Alisa Olkinuora, Andrea Constanza Mayordomo, Anni Katariina Kauppinen, María Belén Cerliani, Mariana Coraglio, Ávila Karina Collia, Alejandro Gutiérrez, Karin Alvarez, Alessandra Cassana, Francisco Lopéz-Köstner, Federico Jauk, Hernán García-Rivello, Ari Ristimäki, Laura Koskenvuo, Anna Lepistö, Taina Tuulikki Nieminen, Carlos Alberto Vaccaro, Walter Hernán Pavicic, Päivi Peltomäki
Recently, biallelic germline variants of the DNA glycosylase genes MUTYH and NTHL1 were linked to polyposis susceptibility. Significant fractions remain without a molecular explanation, warranting searches for underlying causes. We used exome sequencing to investigate clinically well-defined adenomatous polyposis cases and families from Finland (N=34), Chile (N=21), and Argentina (N=12), all with known susceptibility genes excluded. Nine index cases (13%) revealed germline variants with proven or possible pathogenicity in the DNA glycosylase genes, involving NEIL1 (mono- or biallelic) in 3 cases, MUTYH (monoallelic) in 3 cases, NTHL1 (biallelic) in 1 case, and OGG1 (monoallelic) in 2 cases. NTHL1 was affected with the well-established, pathogenic c.268C>T, p.(Gln90Ter) variant. A recurrent heterozygous NEIL1 c.506G>A, p.(Gly169Asp) variant was observed in two families.
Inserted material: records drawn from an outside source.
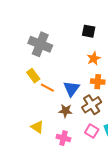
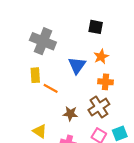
yellow rectangle: (33, 76) -> (35, 75), turned 32
blue triangle: (72, 89) -> (77, 65), moved

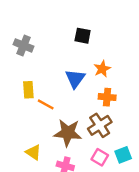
black square: (96, 27) -> (83, 36), moved
gray cross: (43, 41) -> (24, 45), moved, size x0.7
brown star: (70, 114) -> (68, 133), size x1.6

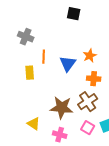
black square: (83, 36) -> (74, 14), moved
orange line: (46, 104) -> (44, 57), moved, turned 64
In a Finnish family, the variant occurred in trans with a truncating NEIL1 variant (c.821delT). In an Argentine family, the variant co-occurred with a genomic deletion of exons 2 – 11 of PMS2. Mutational signatures in tumor tissues complied with biological functions reported for NEIL1. Our results suggest that germline variants in DNA glycosylase genes may occur in a non-negligible proportion of unexplained colon polyposis cases and may predispose to tumor development.
Front Oncol. 28;12:870863.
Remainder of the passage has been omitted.